Del lat. nectarium, der. de néctar, m. Bot.

Es término linneano, que en la trad. de la Fil. bot. de Palau, se describe así: es la segunda especie de corola, qu econtiene cierto jugo meloso. Linné lo dividió, según su localización, en nectario corolino (o coroláceo), calicino, estaminal y receptacular; según su forma, en espolonado (calcaratum), corniculado, acapuchonado, infundibuliforme, campanulado, rotáceo, estrellado, radiado, peniciliforme, labiado; según el número de piezas que lo componen, en monopétalo o monofilo, difilo; y nos dió, además un nectario libre, separado de los pétalos, en la Aquilegia. Algunos de estos nectarios linneanos no son propiamente tales, como el infundibuliforme, el campanulado y el rotáceo, que se refieren a diversas formas de la corona de los narcisos; el peniciliforme, que corresponde a los apéndices del pétalo anterior de las polígalas; etc.

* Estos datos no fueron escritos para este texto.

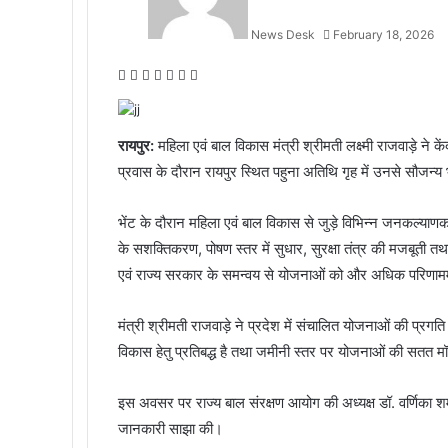
News Desk
February 18, 2026
F
T
L
M
M
W
T
a
w
i
e
e
h
e
c
i
n
s
s
a
l
e
t
k
s
s
t
e
रायपुर:
महिला एवं बाल विकास मंत्री श्रीमती लक्ष्मी राजवाड़े ने क
b
t
e
e
e
s
g
प्रवास के दौरान रायपुर स्थित पहुना अतिथि गृह में उनसे सौजन्य
o
e
d
n
n
A
r
o
r
I
g
g
p
a
भेंट के दौरान महिला एवं बाल विकास से जुड़े विभिन्न जनकल्याणकार
k
n
e
e
p
m
r
r
के सशक्तिकरण, पोषण स्तर में सुधार, सुरक्षा तंत्र की मजबूती त
एवं राज्य सरकार के समन्वय से योजनाओं को और अधिक परिणाम
मंत्री श्रीमती राजवाड़े ने प्रदेश में संचालित योजनाओं की प्रगत
विकास हेतु प्रतिबद्ध है तथा जमीनी स्तर पर योजनाओं की सतत मॉ
इस अवसर पर राज्य बाल संरक्षण आयोग की अध्यक्ष डॉ. वर्णिका शर्मा
जानकारी साझा की।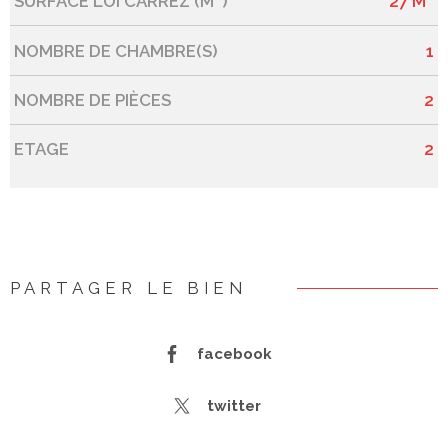
SURFACE LOI CARREZ (M²)
27 M²
NOMBRE DE CHAMBRE(S)
1
NOMBRE DE PIÈCES
2
ETAGE
2
PARTAGER LE BIEN
facebook
twitter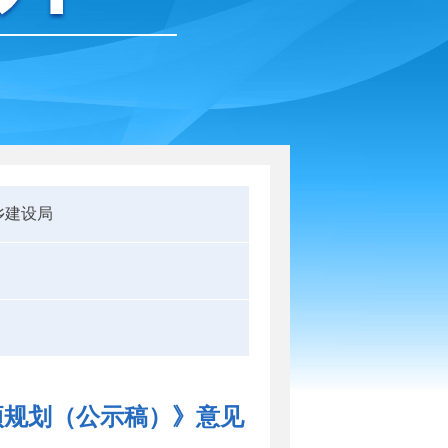
乡建设局
项规划（公示稿）》意见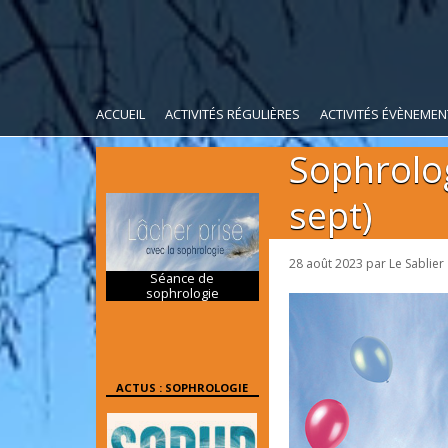
ACCUEIL
ACTIVITÉS RÉGULIÈRES
ACTIVITÉS ÉVÈNEMEN
Sophrolog
sept)
28 août 2023
par
Le Sablier
Séance de
sophrologie
ACTUS : SOPHROLOGIE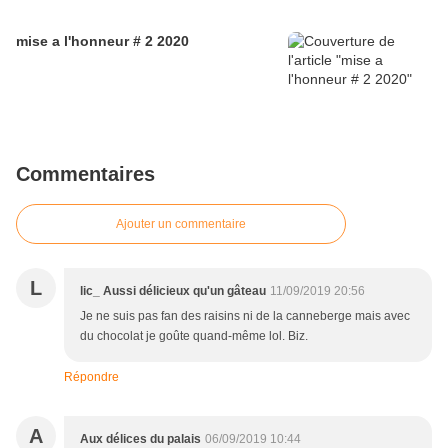
mise a l'honneur # 2 2020
Commentaires
Ajouter un commentaire
L
lic_ Aussi délicieux qu'un gâteau
11/09/2019 20:56
Je ne suis pas fan des raisins ni de la canneberge mais avec
du chocolat je goûte quand-même lol. Biz.
Répondre
A
Aux délices du palais
06/09/2019 10:44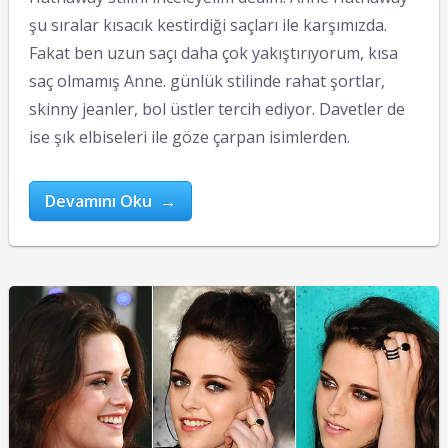
şu sıralar kısacık kestirdiği saçları ile karşımızda.
Fakat ben uzun saçı daha çok yakıştırıyorum, kısa
saç olmamış Anne. günlük stilinde rahat şortlar,
skinny jeanler, bol üstler tercih ediyor. Davetler de
ise şık elbiseleri ile göze çarpan isimlerden.
Devamını Oku →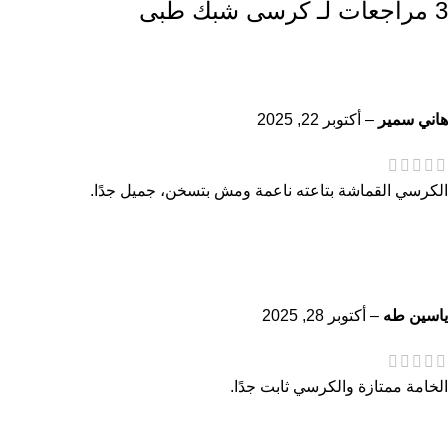
3 مراجعات لـ
كرسى شبك طبى
هاني سمير
–
أكتوبر 22, 2025
الكرسي القماشة بتاعته ناعمة ومش بتسخن، جميل جدًا.
ياسين طه
–
أكتوبر 28, 2025
الخامة ممتازة والكرسي ثابت جدًا.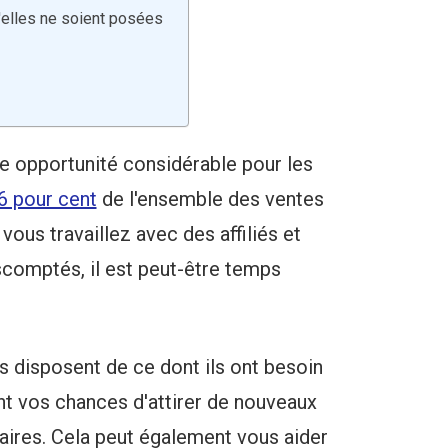
elles ne soient posées
ne opportunité considérable pour les
6 pour cent
de l'ensemble des ventes
vous travaillez avec des affiliés et
scomptés, il est peut-être temps
és disposent de ce dont ils ont besoin
t vos chances d'attirer de nouveaux
ffaires. Cela peut également vous aider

Hoy se da el nombre de nectario a cualquier órgano capaz de segregar néctar, tanto si constituye una dependencia floral (nectario floral) como si no (nectario extrafloral). Los nectarios florales pueden localizarse en los más diversos órganos; en el tálamo, en los tépalos (Fritillaria), en los pétalos (Ranunculus), en los estambres (Rheum), en los carpelos, en forma de un pulvínulo, como en las umbelíferas, etc. Cuando se sitúa en el tálamo suele afectar forma anular o de cojinete, y recibe el nombre de disco nectarífero o, simplemente, de disco.